Kind Ray dropped us off and parked the car, so he had to be . . .

Number 27
Number 27

For the first time, we got seats on the floor and were even able to save some for our friends who joined us. In that two-hour concert, we absorbed perfect harmony, amazing bluegrass musicianship, and messages of faith, love, patriotism, and fun.

Not Quite Carnegie Hall
Not Quite Carnegie Hall — Jamie Dailey is second from left and Darrin Vincent is at far right.

At the end of the concert, we stood for at least the third standing ovation and then began to mingle in the crowd, made up not only of fans but of supporters. There’s a difference.
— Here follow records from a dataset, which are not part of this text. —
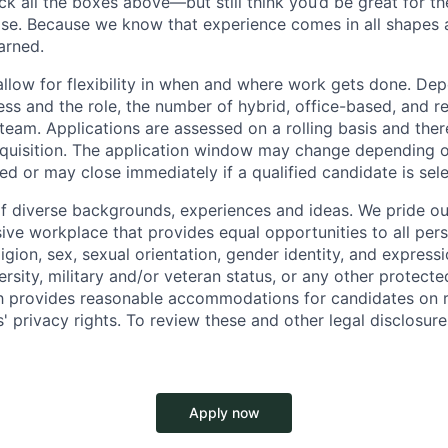
ck all the boxes above—but still think you’d be great for t
ase. Because we know that experience comes in all shapes
arned.
allow for flexibility in when and where work gets done. De
ess and the role, the number of hybrid, office-based, and r
eam. Applications are assessed on a rolling basis and there
requisition. The application window may change depending 
ed or may close immediately if a qualified candidate is sel
f diverse backgrounds, experiences and ideas. We pride ou
sive workplace that provides equal opportunities to all per
ligion, sex, sexual orientation, gender identity, and expressi
versity, military and/or veteran status, or any other protecte
th provides reasonable accommodations for candidates on 
' privacy rights. To review these and other legal disclosure
Apply now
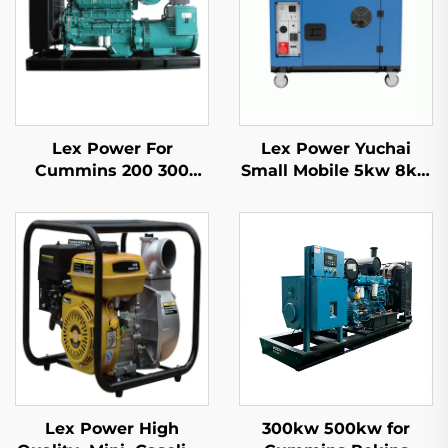
Lex Power For
Lex Power Yuchai
Cummins 200 300
Small Mobile 5kw 8kw
350-2500Kw Diesel
10kw 11kw Diesel
Generator Set Silent
Generator Silent 1/3
Phase
Lex Power High
300kw 500kw for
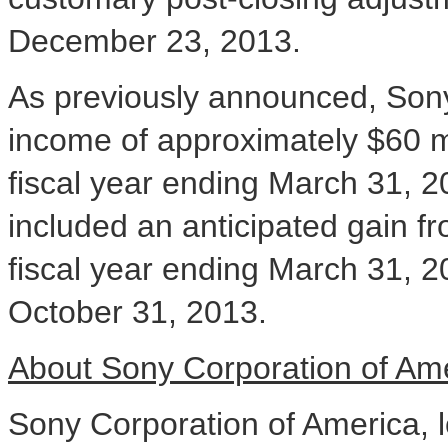
December 23
, 2013.
As previously announced, Sony 
income of approximately
$60 m
fiscal year ending
March 31, 2
included an anticipated gain fro
fiscal year ending
March 31, 2
October 31, 2013
.
About S
ony Corporation of Am
Sony Corporation of America, 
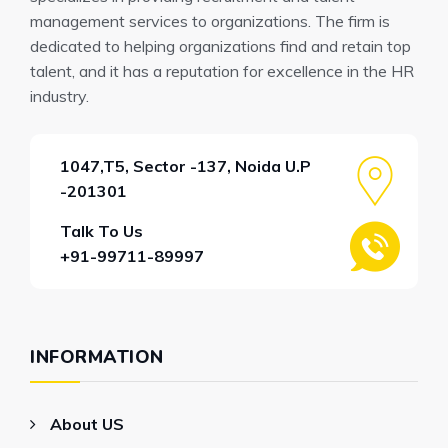
management services to organizations. The firm is
dedicated to helping organizations find and retain top
talent, and it has a reputation for excellence in the HR
industry.
1047,T5, Sector -137, Noida U.P
-201301
Talk To Us
+91-99711-89997
INFORMATION
About US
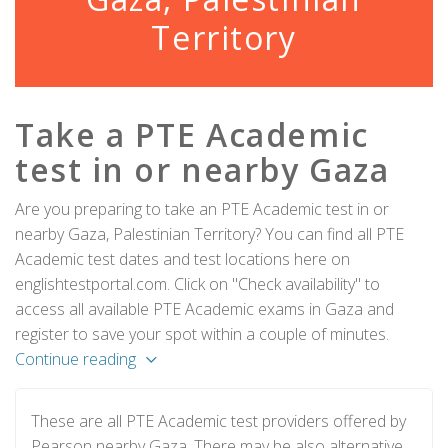
Territory
Take a PTE Academic
test in or nearby Gaza
Are you preparing to take an PTE Academic test in or
nearby Gaza, Palestinian Territory? You can find all PTE
Academic test dates and test locations here on
englishtestportal.com. Click on "Check availability" to
access all available PTE Academic exams in Gaza and
register to save your spot within a couple of minutes.
Continue reading
These are all PTE Academic test providers offered by
Pearson nearby Gaza. There may be also alternative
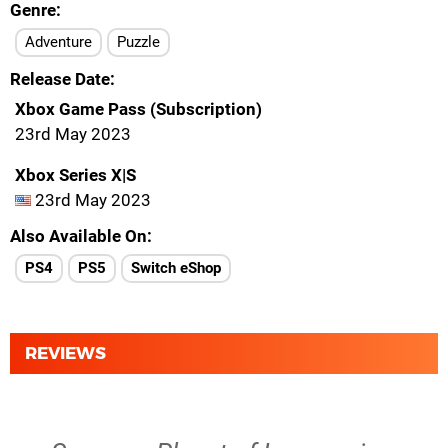
Genre
Adventure
Puzzle
Release Date
Xbox Game Pass (Subscription)
23rd May 2023
Xbox Series X|S
23rd May 2023
Also Available On
PS4
PS5
Switch eShop
REVIEWS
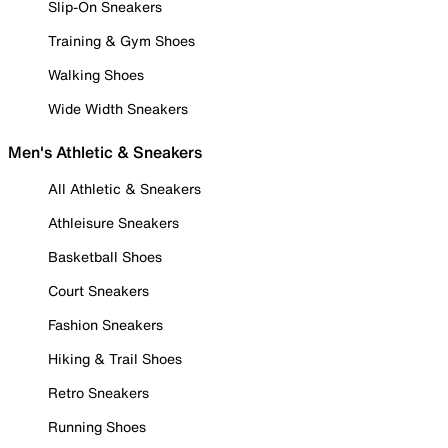
Slip-On Sneakers
Training & Gym Shoes
Walking Shoes
Wide Width Sneakers
Men's Athletic & Sneakers
All Athletic & Sneakers
Athleisure Sneakers
Basketball Shoes
Court Sneakers
Fashion Sneakers
Hiking & Trail Shoes
Retro Sneakers
Running Shoes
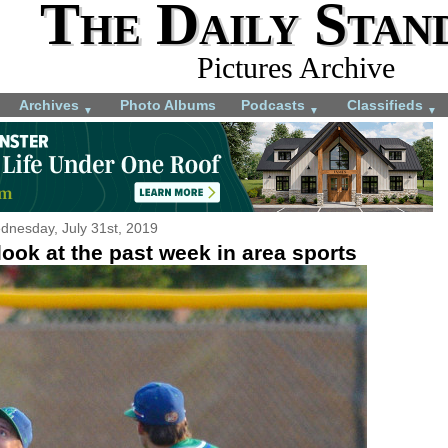
The Daily Stan
Pictures Archive
Archives
Photo Albums
Podcasts
Classifieds
▼
▼
▼
dnesday, July 31st, 2019
ook at the past week in area sports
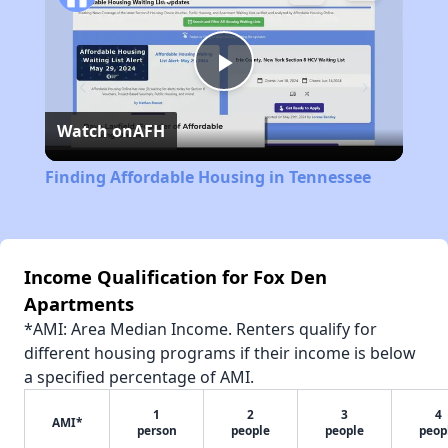
Play
Watch on
AFH
Video
Finding Affordable Housing in Tennessee
Income Qualification for Fox Den
Apartments
*AMI: Area Median Income. Renters qualify for
different housing programs if their income is below
a specified percentage of AMI.
1
2
3
4
AMI*
person
people
people
peop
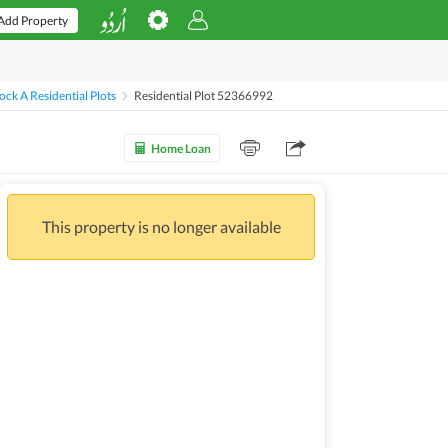
Add Property
ck A Residential Plots
Residential Plot 52366992
Home Loan
This property is no longer available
My friend went up a row or two to thank a Korean War veteran who had stood when the band honored veterans and sang to them. His wife told us they have known Jamie since he was three years old. She told about the time they went to see Dailey and Vincent when they played at a concert at Renfro Valley (over two hours from here) and how they had sung to them then in celebration of their sixtieth anniversary. As we chatted her husband’s eyes welled up with tears.

I chatted with a lady from our church who grew up here and maintains her home here, though she serves as the chancellor of an innovative college that is part of a major university system six hours away. She had come here to support Jamie in their concert yesterday and had been to another of his concerts in South Carolina a few weeks ago. She told me, “Jamie hasn’t forgotten his raisin'” — that’s a southernism for living up to what your folks taught you.

Here’s what Jamie Dailey thinks about what happened on Saturday:

We played my hometown of Gainesboro Tennessee last night and had a blast! It’s so wonderful to go home and play our music . . . I never tire of seeing all those fine people. Nothing beats home.

Jamie worshiped at our church when he was growing up. Yesterday retired schoolteacher Wanda said that he had always been a sweet little boy — and that he always will be a sweet little boy. School administrator Debbie told about the time she drove to New York to hear the duo play at Carnegie Hall (this was a year or two ago). Ninety-two-year-old Miss Katherine, who taught Jamie in high school, told about how foolish she thought Jamie was when he quit a good job about an hour from here to play bluegrass full-time in the band he was in before he and Darrin formed Dailey and Vincent. She realizes now that he was right about that.

Beloved, if God so loved us,
we also ought to love one another.
1 John 4:1
I’m thankful for friends and neighbors who live this before me every day.